Garda whistleblower loses challenge to disciplinary proceedings

John Wilson attended, while off-duty, district court proceedings in Cavan

Garda whistleblower John Wilson who has lost his  High Court claim that he should not have been subject to disciplinary proceedings arising from his attendance, while off-duty, at district court proceedings in Cavan. Photo: David Sleator/The Irish Times

Garda whistleblower John Wilson who has lost his High Court claim that he should not have been subject to disciplinary proceedings arising from his attendance, while off-duty, at district court proceedings in Cavan. Photo: David Sleator/The Irish Times

Fri, Apr 11, 2014, 14:00

One of the whistleblowers in the Garda penalty points controversy has lost his High Court claim that he should not have been subject to disciplinary proceedings arising from his attendance, while off-duty, at district court proceedings in Cavan.

In her judgment, Ms Justice O’Malley said the court had been told events in this case did not relate to John Wilson’s departure from the Garda.

John Wilson, with an address in Cavan town, had challenged findings of May 2012 that he acted in breach of Garda discipline in refusing to say why he attended a January 2012 special sitting of Virgina District Court in Cavan courthouse.

That case involved a long-running dispute between neighbours, dating from 2005, in which there were some 90 complaints to gardaí and “numerous” investigations and files sent to the DPP, Ms Justice O’Malley noted.

Garda Chief Superintendent James Sheridan had said he was very concerned Mr Wilson’s presence, while off-duty, could give rise to an apprehension of lack of impartiality on the part of the force with regard to that case.

Mr Wilson, who retired from the Garda last year having joined in 1982, challenged findings that he, in neglect of duty, failed to promptly reply to the Divisional Officer of the Cavan/Monaghan division concerning correspondence dated January 31st, 2012 and March 6th 2012.

Sanctions of “advice” and a “warning” were imposed on foot of those, the lowest and third lowest level of sanctions under the disciplinary regulations.

The January 31st, 2012 letter asked him to explain why he was at Cavan courthouse on January 12th, 2012 in the presence of Walter and Genevieve Smith.

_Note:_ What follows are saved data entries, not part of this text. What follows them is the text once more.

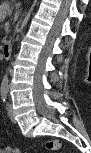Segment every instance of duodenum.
Wrapping results in <instances>:
<instances>
[{
	"instance_id": "duodenum-1",
	"label": "duodenum",
	"mask_w": 91,
	"mask_h": 153,
	"mask_svg": "<svg viewBox=\"0 0 91 153\" xmlns=\"http://www.w3.org/2000/svg\"><path fill=\"white\" fill-rule=\"evenodd\" d=\"M12 53V44L7 42L3 46V58L5 60H9Z\"/></svg>"
}]
</instances>
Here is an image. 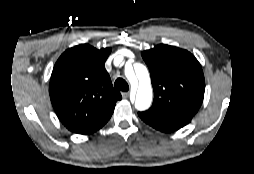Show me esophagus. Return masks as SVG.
Returning a JSON list of instances; mask_svg holds the SVG:
<instances>
[{"label": "esophagus", "mask_w": 254, "mask_h": 174, "mask_svg": "<svg viewBox=\"0 0 254 174\" xmlns=\"http://www.w3.org/2000/svg\"><path fill=\"white\" fill-rule=\"evenodd\" d=\"M122 97L127 99L129 97V92H122Z\"/></svg>", "instance_id": "obj_1"}]
</instances>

On March 6th, 2012, he was directed to comply with the January 31st direction.

The Smiths were among four people from both sides of the neighbours’ dispute who were charged with harassment.

The District Judge dismissed all charges, with voluntary undertakings given by all the accused and the spouse of one of them, Ms Justice O’Malley noted.

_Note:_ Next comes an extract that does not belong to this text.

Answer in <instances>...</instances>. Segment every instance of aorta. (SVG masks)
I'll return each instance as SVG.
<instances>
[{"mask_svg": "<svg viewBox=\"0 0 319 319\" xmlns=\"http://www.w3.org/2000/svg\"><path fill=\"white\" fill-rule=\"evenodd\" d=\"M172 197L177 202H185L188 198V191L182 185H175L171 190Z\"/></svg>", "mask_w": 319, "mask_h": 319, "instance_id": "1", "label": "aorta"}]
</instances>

In her judgment dismissing Mr Wilson’s challenge, Ms Justice O’Malley said the attendance of a serving garda, even if off duty, in a public court at the hearing of a prosecution is not something that is, on the face of it, private.

The administration of justice in criminal cases is, for the most part, a public matter, she added.

In that context, it was not unlawful to ask garda Wilson the question: “What were you doing there?” and the Garda authorities had a right to an answer, the extent of which would vary according to circumstances.